What the task asks ->
Look through the data below and extract, unchanged, the lines from the one that contains "2026. From denim pairings to oversized" to the one that contains "perspectives.", both included.

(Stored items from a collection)
■ ■ ■

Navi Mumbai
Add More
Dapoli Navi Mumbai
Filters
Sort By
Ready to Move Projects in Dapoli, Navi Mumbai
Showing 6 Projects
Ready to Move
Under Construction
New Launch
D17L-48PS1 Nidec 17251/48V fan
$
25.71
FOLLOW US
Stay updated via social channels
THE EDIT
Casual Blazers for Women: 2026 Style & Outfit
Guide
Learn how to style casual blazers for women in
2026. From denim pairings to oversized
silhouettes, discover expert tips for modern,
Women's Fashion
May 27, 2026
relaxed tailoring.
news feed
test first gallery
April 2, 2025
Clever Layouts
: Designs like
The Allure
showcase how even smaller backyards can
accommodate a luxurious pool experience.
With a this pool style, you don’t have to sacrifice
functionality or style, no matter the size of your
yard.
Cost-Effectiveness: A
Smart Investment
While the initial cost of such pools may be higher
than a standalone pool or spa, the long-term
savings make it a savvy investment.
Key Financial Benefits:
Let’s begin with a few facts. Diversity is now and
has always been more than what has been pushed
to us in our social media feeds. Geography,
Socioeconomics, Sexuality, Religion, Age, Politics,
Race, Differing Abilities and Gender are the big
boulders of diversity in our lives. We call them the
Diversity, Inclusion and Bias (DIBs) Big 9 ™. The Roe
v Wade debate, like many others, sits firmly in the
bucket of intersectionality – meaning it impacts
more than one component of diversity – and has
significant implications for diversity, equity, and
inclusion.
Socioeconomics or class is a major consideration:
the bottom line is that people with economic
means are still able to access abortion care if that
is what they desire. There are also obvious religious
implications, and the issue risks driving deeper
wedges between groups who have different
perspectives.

■ ■ ■

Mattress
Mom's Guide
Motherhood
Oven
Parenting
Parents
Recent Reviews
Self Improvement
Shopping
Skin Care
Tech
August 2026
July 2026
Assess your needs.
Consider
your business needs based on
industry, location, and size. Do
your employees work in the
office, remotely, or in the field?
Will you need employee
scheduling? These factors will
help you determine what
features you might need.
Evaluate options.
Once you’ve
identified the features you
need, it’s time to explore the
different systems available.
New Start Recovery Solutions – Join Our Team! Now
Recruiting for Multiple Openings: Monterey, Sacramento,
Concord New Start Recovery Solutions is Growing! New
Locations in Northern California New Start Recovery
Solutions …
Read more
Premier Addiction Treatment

■ ■ ■

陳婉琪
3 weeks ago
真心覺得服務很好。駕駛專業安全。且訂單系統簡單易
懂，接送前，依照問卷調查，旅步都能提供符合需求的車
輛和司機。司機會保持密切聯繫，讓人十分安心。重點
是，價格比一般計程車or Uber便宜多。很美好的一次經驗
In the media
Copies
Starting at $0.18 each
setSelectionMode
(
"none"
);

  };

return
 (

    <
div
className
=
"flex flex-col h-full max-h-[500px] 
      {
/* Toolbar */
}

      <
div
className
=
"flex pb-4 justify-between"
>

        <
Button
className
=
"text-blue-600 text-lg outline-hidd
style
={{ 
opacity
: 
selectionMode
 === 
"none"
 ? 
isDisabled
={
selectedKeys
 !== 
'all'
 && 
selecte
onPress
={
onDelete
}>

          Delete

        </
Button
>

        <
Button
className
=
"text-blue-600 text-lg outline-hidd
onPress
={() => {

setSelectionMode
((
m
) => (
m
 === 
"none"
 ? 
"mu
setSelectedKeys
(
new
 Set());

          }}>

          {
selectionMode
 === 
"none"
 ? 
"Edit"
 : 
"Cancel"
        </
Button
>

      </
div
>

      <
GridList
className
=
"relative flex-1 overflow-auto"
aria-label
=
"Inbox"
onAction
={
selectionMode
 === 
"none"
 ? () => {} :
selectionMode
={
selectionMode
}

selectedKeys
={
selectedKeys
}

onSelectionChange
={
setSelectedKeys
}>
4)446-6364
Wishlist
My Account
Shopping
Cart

■ ■ ■

Response to this exercise ->
2026. From denim pairings to oversized
silhouettes, discover expert tips for modern,
Women's Fashion
May 27, 2026
relaxed tailoring.
news feed
test first gallery
April 2, 2025
Clever Layouts
: Designs like
The Allure
showcase how even smaller backyards can
accommodate a luxurious pool experience.
With a this pool style, you don’t have to sacrifice
functionality or style, no matter the size of your
yard.
Cost-Effectiveness: A
Smart Investment
While the initial cost of such pools may be higher
than a standalone pool or spa, the long-term
savings make it a savvy investment.
Key Financial Benefits:
Let’s begin with a few facts. Diversity is now and
has always been more than what has been pushed
to us in our social media feeds. Geography,
Socioeconomics, Sexuality, Religion, Age, Politics,
Race, Differing Abilities and Gender are the big
boulders of diversity in our lives. We call them the
Diversity, Inclusion and Bias (DIBs) Big 9 ™. The Roe
v Wade debate, like many others, sits firmly in the
bucket of intersectionality – meaning it impacts
more than one component of diversity – and has
significant implications for diversity, equity, and
inclusion.
Socioeconomics or class is a major consideration:
the bottom line is that people with economic
means are still able to access abortion care if that
is what they desire. There are also obvious religious
implications, and the issue risks driving deeper
wedges between groups who have different
perspectives.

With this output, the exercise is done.